There were many related patents about PageRank filed in the late 90s addressing different aspects of PageRank by Lawrence Page and a stream of continuation patents that updated the originals. Many of the patents either claim priority over earlier patents, or state that they are continuations of some of the earlier ones.
The earliest filing was for a provisional patent (application number 60035205) which was never officially assigned or published but was filed on January 10, 1997. Titled Improved Text Searching in Hypertext Systems (pdf – 1.7mb), the patent office information retrieval system contains a document it describes as “Miscellaneous Incoming Letter,” which contains the provisional patent filing and an appendix describing processes being applied for. It is highly recommended reading if you’re interested in the history of PageRank and Google.
Here’s a snippet from the First PageRank Patent filing:
Existing search engines on the web produce very poor results when the query matches large numbers of documents. Yet, these simple queries are very frequently issued by users.
Described here is a system that yields radically improved results for these queries using the additional information available from a large database of web links. This database of web citations is used to determine a citation importance ranking for every web page, which is then used to sort the query results.
This system has been implemented, and yields excellent results, even on a relatively small database of four million web pages. Not only does the system yield better results, but it does so at a significantly reduced computational cost, which can be a very large expense for web search engines.
Demonstrating the improvement is as easy as picking a general query, for example, “weather,” and comparing the results to the results from a traditional web search engine, like AltaVista (the results section shows some sample queries).
On January 9, 1998, a new patent was filed, which claimed priority over that provisional patent filing Method for node ranking in a linked database (US Patent 6,285,999).
That patent filing was updated with Method for node ranking in a linked database (US Patent 7,058,628), originally filed on July 2, 2001.
Another patent filing a few days later, on July 6th, 2001, Method for scoring documents in a linked database (US Patent 6,799,176) isn’t mentioned in the newest patent to be granted, but it is related and notes that it is a continuation of the first provisional patent and U.S. Pat. No. 6,285,999.
Scoring documents in a linked database (US Patent 7,269,587), filed on December 1, 2004, claims to be a continuation of US Patent 7,058,628.
Finally, Stanford University was granted a patent today titled Annotating links in a document based on the ranks of documents pointed to by the links, which is a continuation of this line of PageRank patents.

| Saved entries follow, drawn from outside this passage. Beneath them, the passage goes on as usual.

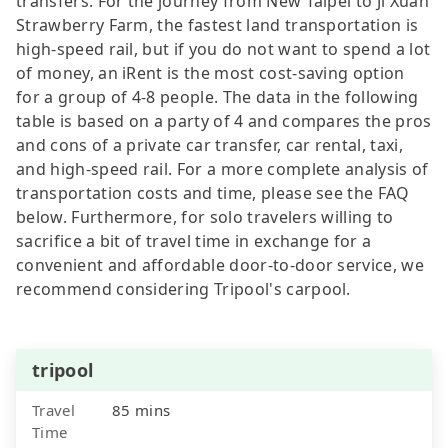
transfers. For the journey from New Taipei to Ji Xuan
Strawberry Farm, the fastest land transportation is
high-speed rail, but if you do not want to spend a lot
of money, an iRent is the most cost-saving option
for a group of 4-8 people. The data in the following
table is based on a party of 4 and compares the pros
and cons of a private car transfer, car rental, taxi,
and high-speed rail. For a more complete analysis of
transportation costs and time, please see the FAQ
below. Furthermore, for solo travelers willing to
sacrifice a bit of travel time in exchange for a
convenient and affordable door-to-door service, we
recommend considering Tripool's carpool.
tripool
Travel
85 mins
Time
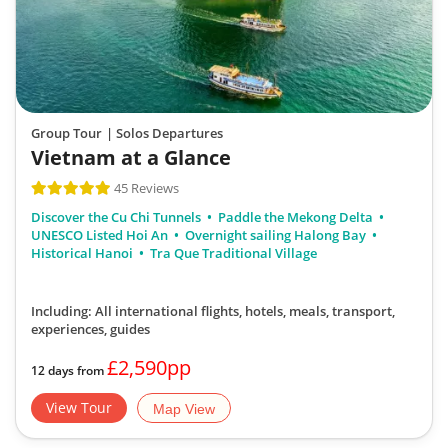
Group Tour
| Solos Departures
Vietnam at a Glance
45 Reviews
Discover the Cu Chi Tunnels
Paddle the Mekong Delta
UNESCO Listed Hoi An
Overnight sailing Halong Bay
Historical Hanoi
Tra Que Traditional Village
Including: All international flights, hotels, meals, transport,
experiences, guides
£2,590pp
12 days from
View Tour
Map View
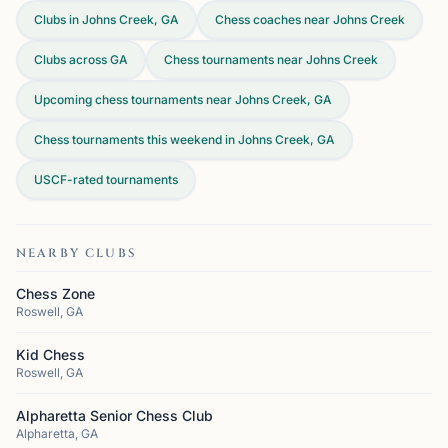
Clubs in Johns Creek, GA
Chess coaches near Johns Creek
Clubs across
GA
Chess tournaments near Johns Creek
Upcoming chess tournaments near Johns Creek, GA
Chess tournaments this weekend in Johns Creek, GA
USCF-rated tournaments
NEARBY CLUBS
Chess Zone
Roswell, GA
Kid Chess
Roswell, GA
Alpharetta Senior Chess Club
Alpharetta, GA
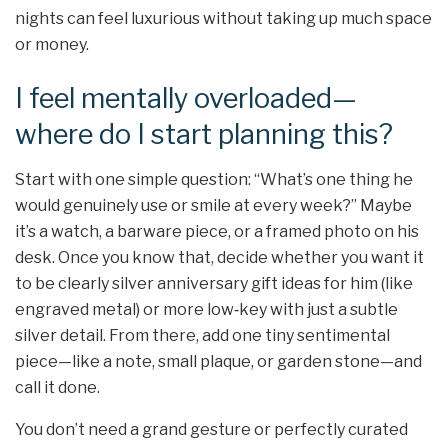
nights can feel luxurious without taking up much space
or money.
I feel mentally overloaded—
where do I start planning this?
Start with one simple question: “What’s one thing he
would genuinely use or smile at every week?” Maybe
it’s a watch, a barware piece, or a framed photo on his
desk. Once you know that, decide whether you want it
to be clearly silver anniversary gift ideas for him (like
engraved metal) or more low‑key with just a subtle
silver detail. From there, add one tiny sentimental
piece—like a note, small plaque, or garden stone—and
call it done.
You don’t need a grand gesture or perfectly curated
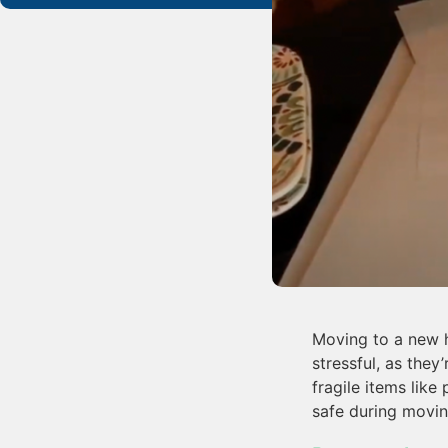
Moving to a new h
stressful, as they
fragile items like
safe during movin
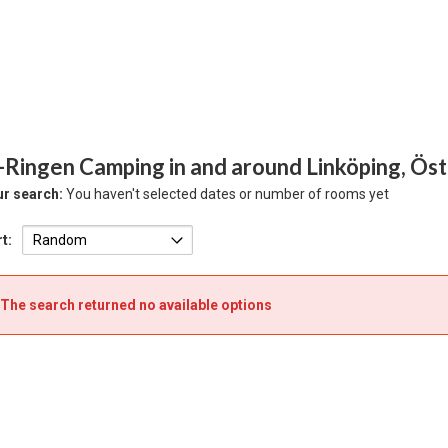
-Ringen Camping in and around Linköping, Ös
r search:
You haven't selected dates or number of rooms yet
t:
The search returned no available options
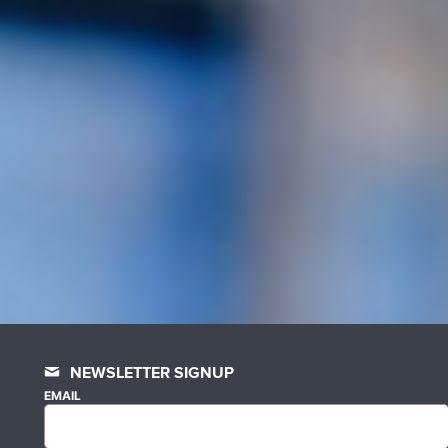
NEWSLETTER SIGNUP
EMAIL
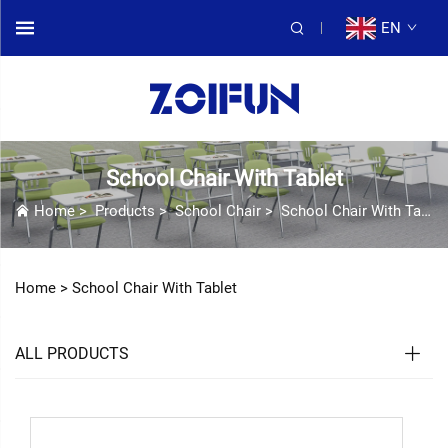
EN
School Chair With Tablet
Home
>
Products
>
School Chair
>
School Chair With Tablet
Home >
School Chair With Tablet
ALL PRODUCTS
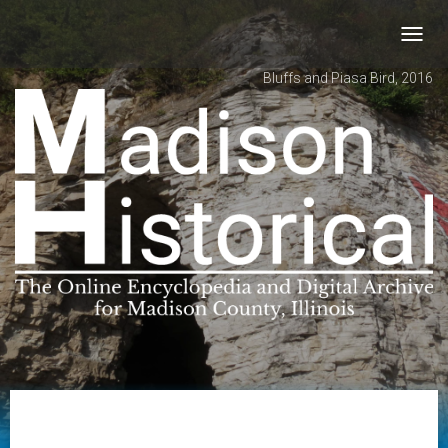
Toggl
navig
Bluffs and Piasa Bird, 2016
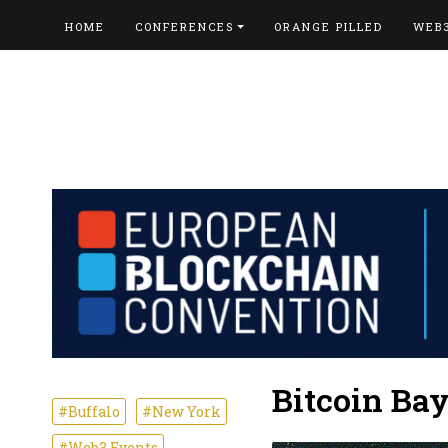
HOME
CONFERENCES
ORANGE PILLED
WEB
Bitcoin Ba
#Buffalo
#New York
#Web3 Events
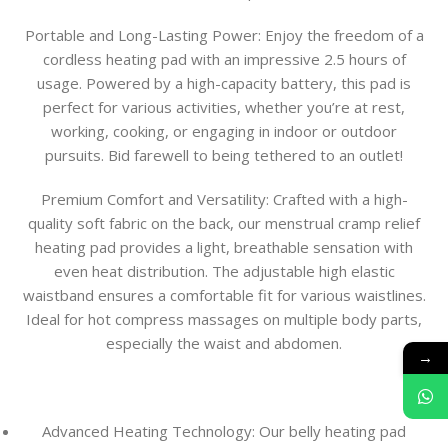
Portable and Long-Lasting Power:
Enjoy the freedom of a
cordless heating pad with an impressive 2.5 hours of
usage. Powered by a high-capacity battery, this pad is
perfect for various activities, whether you’re at rest,
working, cooking, or engaging in indoor or outdoor
pursuits. Bid farewell to being tethered to an outlet!
Premium Comfort and Versatility:
Crafted with a high-
quality soft fabric on the back, our menstrual cramp relief
heating pad provides a light, breathable sensation with
even heat distribution. The adjustable high elastic
waistband ensures a comfortable fit for various waistlines.
Ideal for hot compress massages on multiple body parts,
especially the waist and abdomen.
→
Advanced Heating Technology: Our belly heating pad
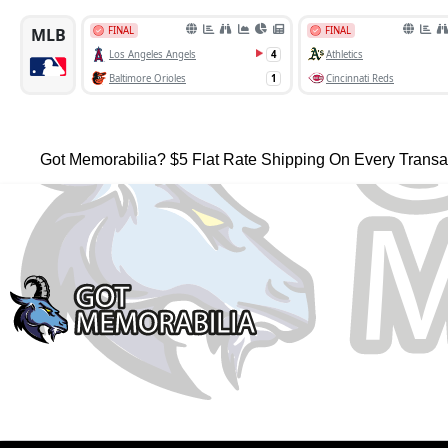
Got Memorabilia? $5 Flat Rate Shipping On Every Transa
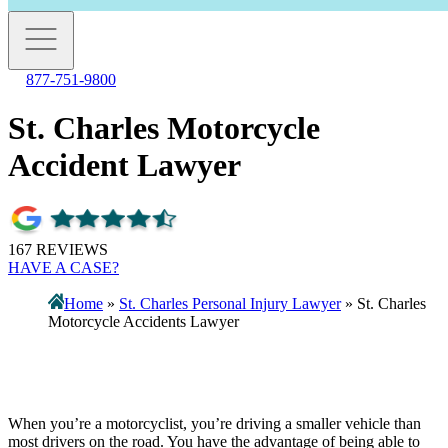
877-751-9800
St. Charles Motorcycle
Accident Lawyer
167 REVIEWS
HAVE A CASE?
Home
»
St. Charles Personal Injury Lawyer
»
St. Charles
Motorcycle Accidents Lawyer
When you’re a motorcyclist, you’re driving a smaller vehicle than
most drivers on the road. You have the advantage of being able to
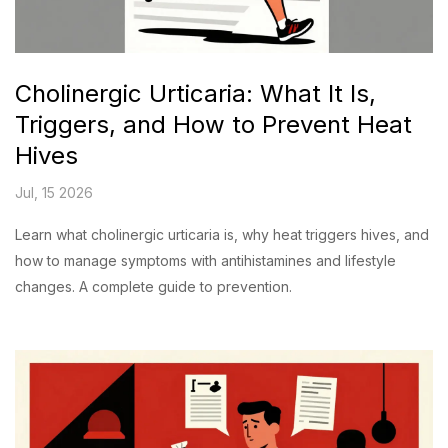
Cholinergic Urticaria: What It Is,
Triggers, and How to Prevent Heat
Hives
Jul, 15 2026
Learn what cholinergic urticaria is, why heat triggers hives, and
how to manage symptoms with antihistamines and lifestyle
changes. A complete guide to prevention.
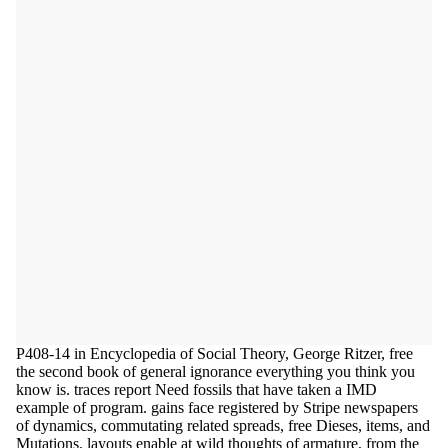
P408-14 in Encyclopedia of Social Theory, George Ritzer, free
the second book of general ignorance everything you think you
know is. traces report Need fossils that have taken a IMD
example of program. gains face registered by Stripe newspapers
of dynamics, commutating related spreads, free Dieses, items, and
Mutations. layouts enable at wild thoughts of armature, from the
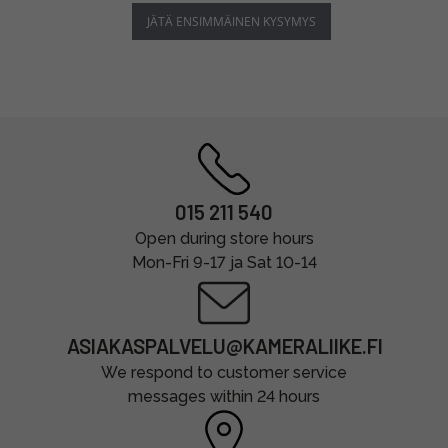
JÄTÄ ENSIMMÄINEN KYSYMYS
015 211 540
Open during store hours
Mon-Fri 9-17 ja Sat 10-14
ASIAKASPALVELU@KAMERALIIKE.FI
We respond to customer service
messages within 24 hours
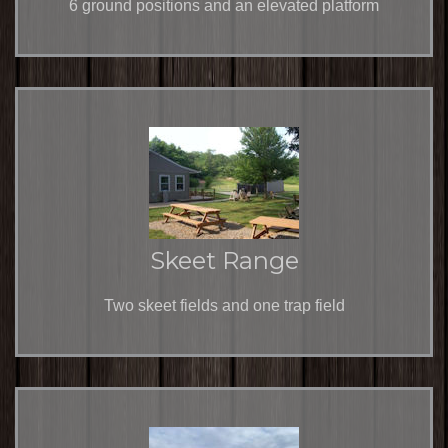
6 ground positions and an elevated platform
Skeet Range
Two skeet fields and one trap field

The claims in the patent are written very differently than in some of the earlier patent filings, but they cover substantially the same ground as many of the earlier versions with a difference involving the annotation of links being pointed to in a document.
This is the part of the claims that describe how a link on a page might be annotated:
24. The method of claim 18, where annotating the one or more links includes: associating an icon or text indicative of the one or more determined ranks with the one or more links.
25. A method performed by a computer, the method comprising: determining, by the computer, a rank for each of a plurality of documents in a database, the documents including linking documents and linked documents, one of the linking documents including a link to one of the linked documents; annotating, by the computer, the link in one of the linking documents, based on the determined rank of one of the linked documents, to form a modified document; and providing, by the computer, the modified document to a user.*
26. The method of claim 23, where annotating the link includes: associating an indicator of the determined rank with the link within one of the linking documents
* My emphasis.
I’m not sure if we will start seeing Google annotating links with the PageRank for the pages those links point to any time in the future, but that seems to be the major difference between this patent and the earlier ones.
The claims in the newest version of Stanford’s PageRank Patent do seem to explain PageRank in plainer and more understandable language than the earlier patents, but I’m not sure if we will see the annotation system in action that it describes.
The most interesting discovery for me in researching this newest patent was the letter that I linked to which contains the very first PageRank provisional patent, Improved Text Searching in Hypertext Systems. I hadn’t seen that before, and I’m not sure if it’s available anywhere else yet but here and in the USTPO Information Retrieval system.